* _TASK DETAILS_:
Reproduce, exactly and in full, the lines from the one with "наш магазин радио" through the one with "Gabon : Noureddin Bongo Valentin pressenti au" in the data below; drop pictures.

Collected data
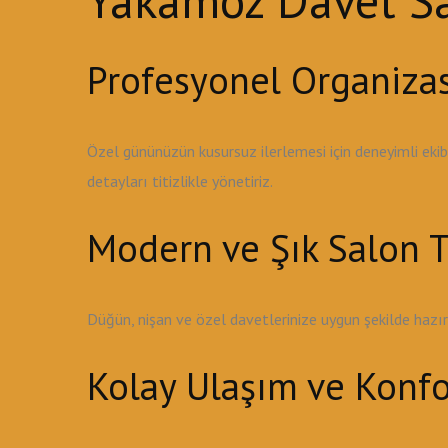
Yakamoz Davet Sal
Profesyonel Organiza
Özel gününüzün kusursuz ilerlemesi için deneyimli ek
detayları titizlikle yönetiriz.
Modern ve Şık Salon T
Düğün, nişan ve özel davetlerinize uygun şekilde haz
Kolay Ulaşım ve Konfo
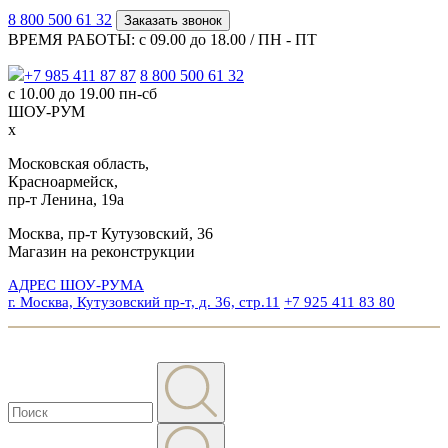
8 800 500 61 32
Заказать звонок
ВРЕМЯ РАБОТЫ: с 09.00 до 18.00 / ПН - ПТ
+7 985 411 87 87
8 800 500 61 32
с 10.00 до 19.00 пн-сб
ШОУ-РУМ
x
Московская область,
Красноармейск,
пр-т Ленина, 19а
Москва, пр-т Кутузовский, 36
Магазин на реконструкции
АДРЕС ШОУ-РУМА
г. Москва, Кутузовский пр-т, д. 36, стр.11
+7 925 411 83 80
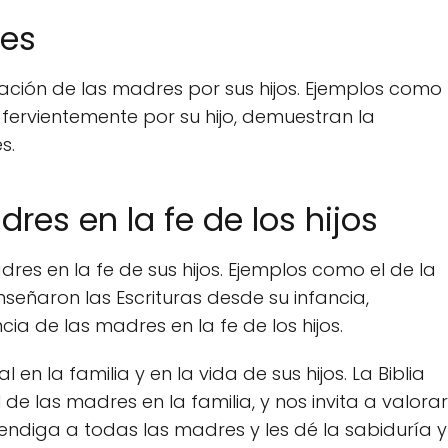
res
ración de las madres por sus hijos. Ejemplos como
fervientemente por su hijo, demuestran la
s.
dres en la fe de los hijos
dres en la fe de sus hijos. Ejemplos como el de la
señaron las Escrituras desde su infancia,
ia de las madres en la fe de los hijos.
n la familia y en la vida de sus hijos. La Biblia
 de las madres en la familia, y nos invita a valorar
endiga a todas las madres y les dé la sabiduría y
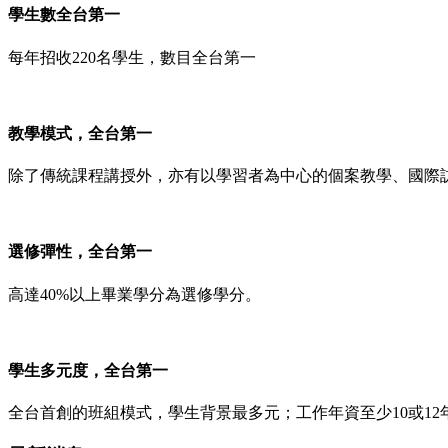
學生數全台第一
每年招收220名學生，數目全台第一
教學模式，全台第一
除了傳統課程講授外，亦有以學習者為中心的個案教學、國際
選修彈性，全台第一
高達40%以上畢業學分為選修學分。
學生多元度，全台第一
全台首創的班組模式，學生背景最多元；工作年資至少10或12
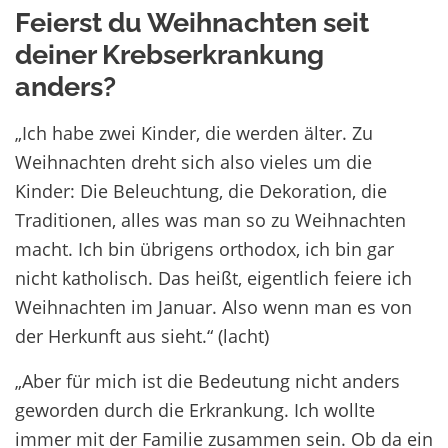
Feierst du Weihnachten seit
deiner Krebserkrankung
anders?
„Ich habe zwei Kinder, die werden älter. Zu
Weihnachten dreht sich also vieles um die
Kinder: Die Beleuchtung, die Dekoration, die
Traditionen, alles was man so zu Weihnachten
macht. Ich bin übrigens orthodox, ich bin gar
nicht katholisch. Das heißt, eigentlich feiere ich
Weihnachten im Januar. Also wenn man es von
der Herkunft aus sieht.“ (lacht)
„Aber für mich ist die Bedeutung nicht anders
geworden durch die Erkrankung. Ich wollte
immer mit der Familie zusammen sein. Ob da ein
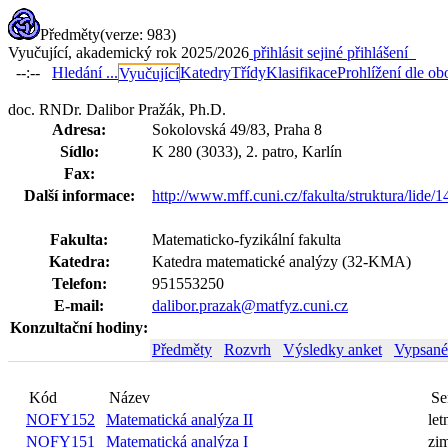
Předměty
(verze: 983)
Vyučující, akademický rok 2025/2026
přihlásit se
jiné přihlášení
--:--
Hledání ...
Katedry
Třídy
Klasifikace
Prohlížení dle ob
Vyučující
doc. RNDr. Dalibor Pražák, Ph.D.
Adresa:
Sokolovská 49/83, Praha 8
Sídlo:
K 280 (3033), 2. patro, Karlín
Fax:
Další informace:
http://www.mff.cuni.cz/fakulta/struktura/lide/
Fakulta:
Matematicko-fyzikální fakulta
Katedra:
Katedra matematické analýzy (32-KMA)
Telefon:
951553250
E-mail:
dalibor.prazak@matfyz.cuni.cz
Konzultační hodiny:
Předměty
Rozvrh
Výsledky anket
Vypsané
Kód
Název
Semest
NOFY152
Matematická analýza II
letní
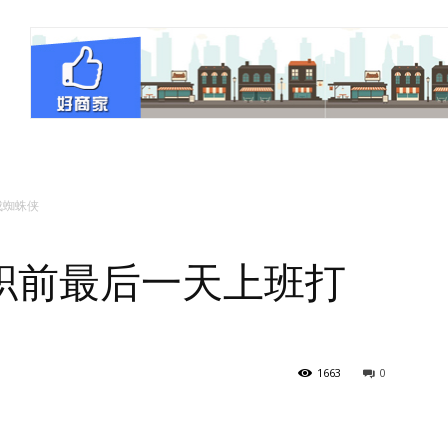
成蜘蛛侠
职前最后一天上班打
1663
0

---

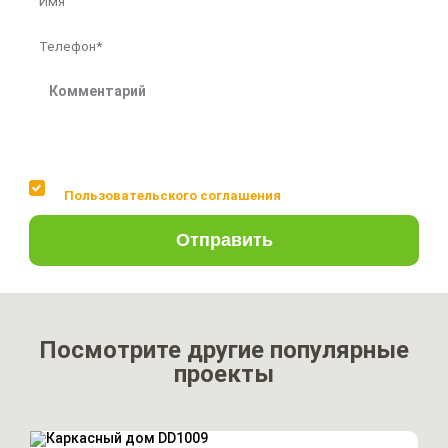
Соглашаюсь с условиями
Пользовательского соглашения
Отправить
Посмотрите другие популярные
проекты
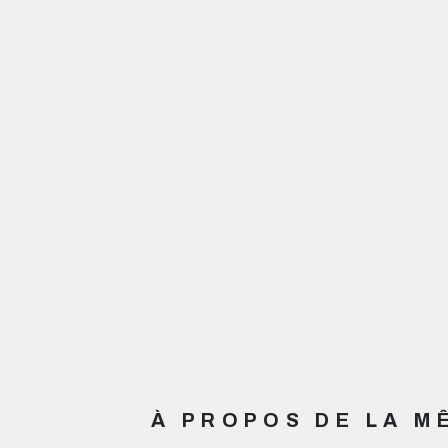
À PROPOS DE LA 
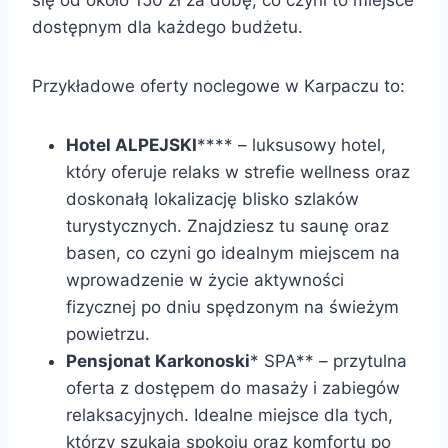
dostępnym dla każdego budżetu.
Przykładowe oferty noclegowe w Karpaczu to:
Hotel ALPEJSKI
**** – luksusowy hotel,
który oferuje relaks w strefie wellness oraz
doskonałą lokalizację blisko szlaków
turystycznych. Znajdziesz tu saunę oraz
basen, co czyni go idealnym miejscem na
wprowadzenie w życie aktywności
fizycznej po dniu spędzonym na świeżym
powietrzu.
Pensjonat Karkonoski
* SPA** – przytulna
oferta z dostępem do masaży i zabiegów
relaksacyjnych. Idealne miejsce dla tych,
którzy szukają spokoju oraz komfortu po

* * *

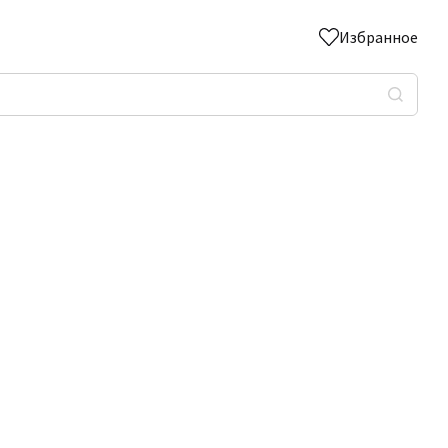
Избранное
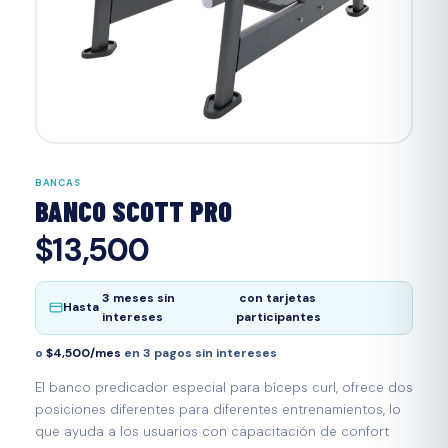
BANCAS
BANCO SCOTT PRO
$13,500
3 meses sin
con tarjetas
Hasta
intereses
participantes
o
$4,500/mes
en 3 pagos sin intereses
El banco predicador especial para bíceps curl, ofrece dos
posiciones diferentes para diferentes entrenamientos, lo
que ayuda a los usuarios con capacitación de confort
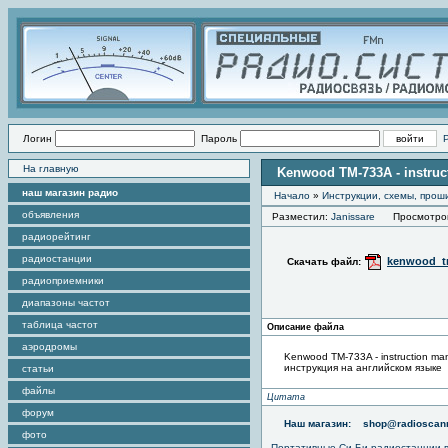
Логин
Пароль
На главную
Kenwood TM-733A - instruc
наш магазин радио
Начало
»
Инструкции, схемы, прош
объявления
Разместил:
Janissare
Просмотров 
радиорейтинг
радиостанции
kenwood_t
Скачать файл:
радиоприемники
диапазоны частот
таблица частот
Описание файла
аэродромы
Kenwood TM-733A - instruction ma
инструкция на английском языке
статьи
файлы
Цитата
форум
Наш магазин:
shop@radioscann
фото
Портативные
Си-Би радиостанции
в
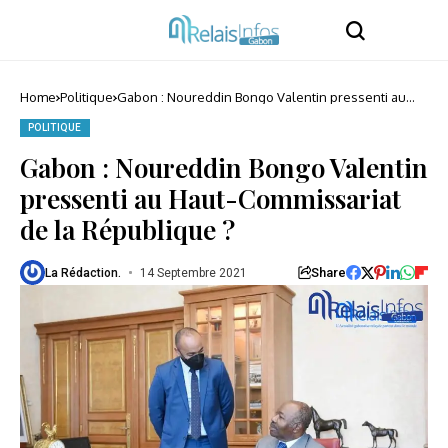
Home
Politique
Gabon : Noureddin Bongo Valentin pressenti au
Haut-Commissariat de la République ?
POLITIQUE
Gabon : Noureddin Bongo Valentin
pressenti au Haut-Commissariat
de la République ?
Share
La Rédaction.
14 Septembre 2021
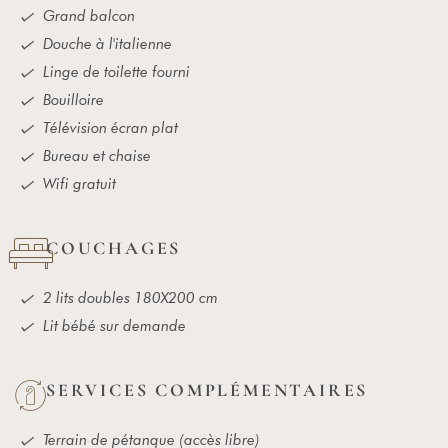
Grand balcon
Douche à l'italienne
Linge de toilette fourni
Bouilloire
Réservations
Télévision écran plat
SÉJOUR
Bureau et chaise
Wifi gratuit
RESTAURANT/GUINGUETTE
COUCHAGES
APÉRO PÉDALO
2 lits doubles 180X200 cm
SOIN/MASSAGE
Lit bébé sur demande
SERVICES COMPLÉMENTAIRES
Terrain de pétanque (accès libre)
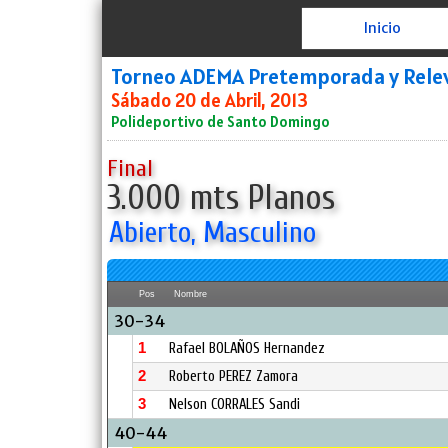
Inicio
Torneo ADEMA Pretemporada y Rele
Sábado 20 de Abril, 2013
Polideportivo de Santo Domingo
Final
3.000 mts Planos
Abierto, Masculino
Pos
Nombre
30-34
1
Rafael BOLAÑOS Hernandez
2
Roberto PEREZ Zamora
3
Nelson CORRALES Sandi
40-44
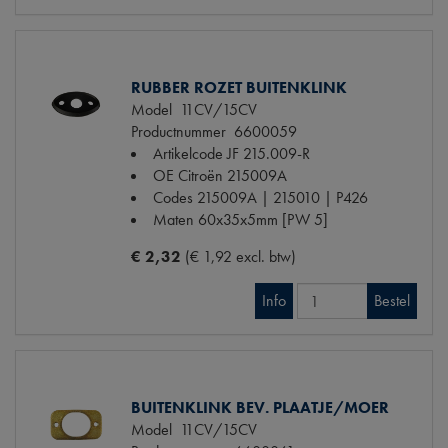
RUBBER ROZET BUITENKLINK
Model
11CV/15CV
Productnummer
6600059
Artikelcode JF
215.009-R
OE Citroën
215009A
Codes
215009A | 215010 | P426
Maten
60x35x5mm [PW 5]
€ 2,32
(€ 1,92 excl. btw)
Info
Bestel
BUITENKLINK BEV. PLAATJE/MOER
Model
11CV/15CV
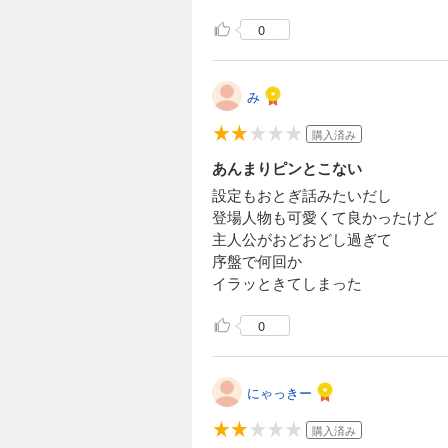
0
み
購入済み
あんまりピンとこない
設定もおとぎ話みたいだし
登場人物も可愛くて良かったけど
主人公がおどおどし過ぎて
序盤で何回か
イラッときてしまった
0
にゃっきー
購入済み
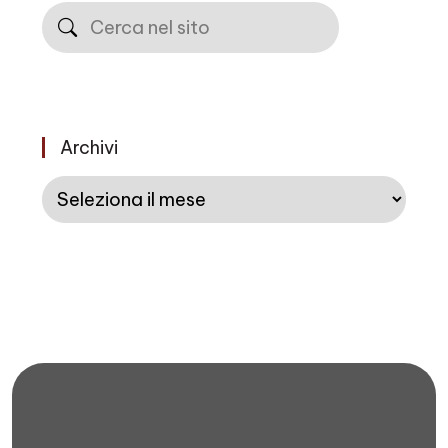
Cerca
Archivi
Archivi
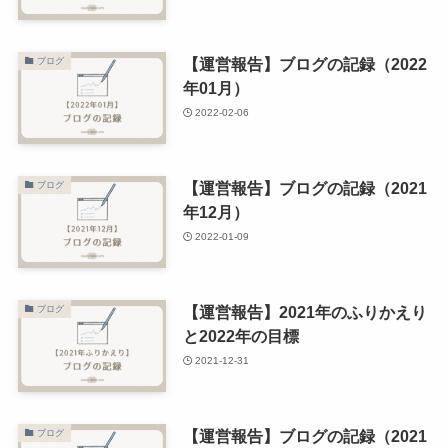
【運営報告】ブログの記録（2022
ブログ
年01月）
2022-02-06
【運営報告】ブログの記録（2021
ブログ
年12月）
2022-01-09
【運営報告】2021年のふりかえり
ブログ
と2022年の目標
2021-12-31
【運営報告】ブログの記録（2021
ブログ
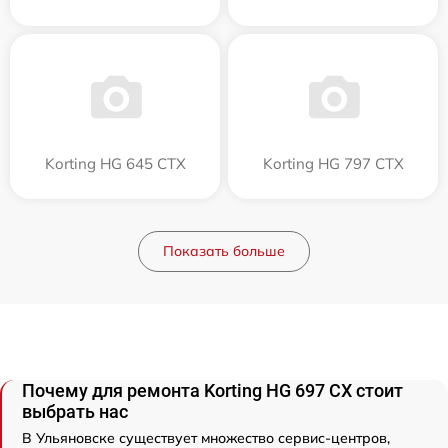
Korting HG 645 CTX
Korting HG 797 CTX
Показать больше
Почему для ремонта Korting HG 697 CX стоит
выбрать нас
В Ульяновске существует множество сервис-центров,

* _RESULT_:
наш магазин радио
Начало
»
Инструкции, схемы, прош
объявления
Разместил:
Janissare
Просмотров 
радиорейтинг
радиостанции
kenwood_t
Скачать файл:
радиоприемники
диапазоны частот
таблица частот
Описание файла
аэродромы
Kenwood TM-733A - instruction ma
инструкция на английском языке
статьи
файлы
Цитата
форум
Наш магазин:
shop@radioscann
фото
Портативные
Си-Би радиостанции
в
Home
Politique
Gabon : Noureddin Bongo Valentin pressenti au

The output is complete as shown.